Das Institut der Wirtschaftsprüfer e.V. (IDW) hat mit der Veröffentlichung seines Standards IDW PS 980 zur Prüfung von Compliance-Management-Systemen (CMS) im Jahr 2011 in der Compliance-Landschaft in Deutschland einen Benchmark gesetzt. Im Oktober 2021 veröffentlichte das IDW einen Entwurf für die Neufassung (IDW EPS 980 n.F. (10.2021)). Diese ist notwendig geworden, da sich die Rahmenbedingungen seit 2011 nachhaltig geändert haben (Änderungen in der Unternehmens- und Prüfungspraxis, das neue Finanzmarktintegritätsstärkungsgesetz (FISG) mit Pflichten zur Einrichtung von internen Kontroll- und Risikomanagementsystemen, neue Rechtsprechung, weitere IDW Verlautbarungen, z.B. zur Prüfung von Risikomanagementsystemen oder internen Kontrollsystemen). Die Neufassung fokussiert sich auf die Grundlagen der Prüfungsplanung, Prüfungsdurchführung und Berichterstattung für ein bestehendes CMS bezüglich dessen Angemessenheit und Wirksamkeit.
Wie zu erwarten war, bleiben die sieben Grundelemente eines CMS unangetastet:
Diese Elemente bauen aufeinander auf. Die Compliance-Kultur ist das implizite Bewusstsein einer Organisation, insbesondere des Managements, für die Bedeutung und Einhaltung von Regeln („Tone at the top“). In den Compliance-Zielen werden die konkreten Ziele des CMS festgelegt. Eine Risiko-Inventur mit Risikobewertung und -beurteilung bildet die Grundlage zur Festlegung der relevanten ComplianceRisiken. Ein Compliance-Programm definiert Grundsätze und Maßnahmen, um identifizierte Risiken zu mitigieren und Compliance-Verstöße zu vermeiden. Die Compliance-Organisation legt sowohl die Rollen als auch die Verantwortlichkeiten und damit die zur Verfügung gestellten Ressourcen fest. Die Compliance-Kommunikation regelt den Informationsfluss an interne und externe Betroffene über Compliance-Kultur, Compliance-Programm, Aus- und Weiterbildung, Rollen/ Verantwortlichkeiten und Berichtswege.

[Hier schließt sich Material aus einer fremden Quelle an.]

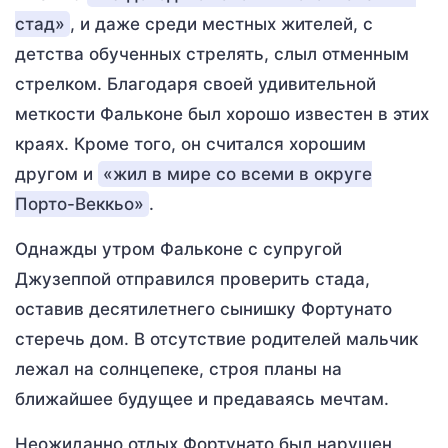
стад»
, и даже среди местных жителей, с
детства обученных стрелять, слыл отменным
стрелком. Благодаря своей удивительной
меткости Фальконе был хорошо известен в этих
краях. Кроме того, он считался хорошим
другом и
«жил в мире со всеми в округе
Порто-Веккьо»
.
Однажды утром Фальконе с супругой
Джузеппой отправился проверить стада,
оставив десятилетнего сынишку Фортунато
стеречь дом. В отсутствие родителей мальчик
лежал на солнцепеке, строя планы на
ближайшее будущее и предаваясь мечтам.
Неожиданно отдых Фортунато был нарушен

Die Compliance-Überwachung und Verbesserung beschreibt das CMS als dynamisches System, das regelmäßig überprüft und an geänderte Rahmenbedingungen angepasst werden muss.
In der Neufassung des Standards werden die beiden in der Praxis relevanten Auftragstypen Angemessenheitsprüfung und Wirksamkeitsprüfung nochmals detaillierter hinsichtlich der Prüfungsdurchführung und den Prüfungsurteilen beschrieben. Die in der Praxis irrelevante Konzeptprüfung wird ganz gestrichen.
Für die Praxis in den Unternehmen relevanter sind die eher implizit ausgeführten Anpassungen. So wird die Verantwortung des Vorstands für ein CMS deutlich hervorgehoben. Auch wird die Interaktion der Prüfer mit der Internen Revision viel öfter thematisiert, was als ein deutlicher Hinweis auf eine stärkere Bedeutung des CMSElements „Compliance Überwachung und Verbesserung“ interpretiert werden kann.
Das IDW hat seinen Prüfungsstandard PS 980 auf den aktuellen Stand der Unternehmens- und Prüfungspraxis gebracht. Der Standard kann vor allem dem CMS-Prüfer durch viele detailliertere und präzisere Ausführungen als hilfreiche Grundlage für die Durchführung einer Prüfung dienen. Für Unternehmen haben die Änderungen zur Auftragsgestaltung der Wirtschaftsprüfer eher eine nachrangige Bedeutung. Für sie ist aber relevant, dass der Entwurf die Rolle des Vorstands und der Internen Revision sowie die Verantwortung des Unternehmens für die Ausgestaltung eines angemessenen, effektiven, gelebten und stetig weiterentwickelten CMS stärker betont.
Der neue Standard soll erstmals bei freiwilligen Prüfungen von CMS anzuwenden sein, die nach dem 31.12.2022 beauftragt werden, eine frühere Anwendung soll zulässig sein. Änderungs- oder Ergänzungsvorschläge können bis zum 31.05.2022 beim IDW eingereicht werden.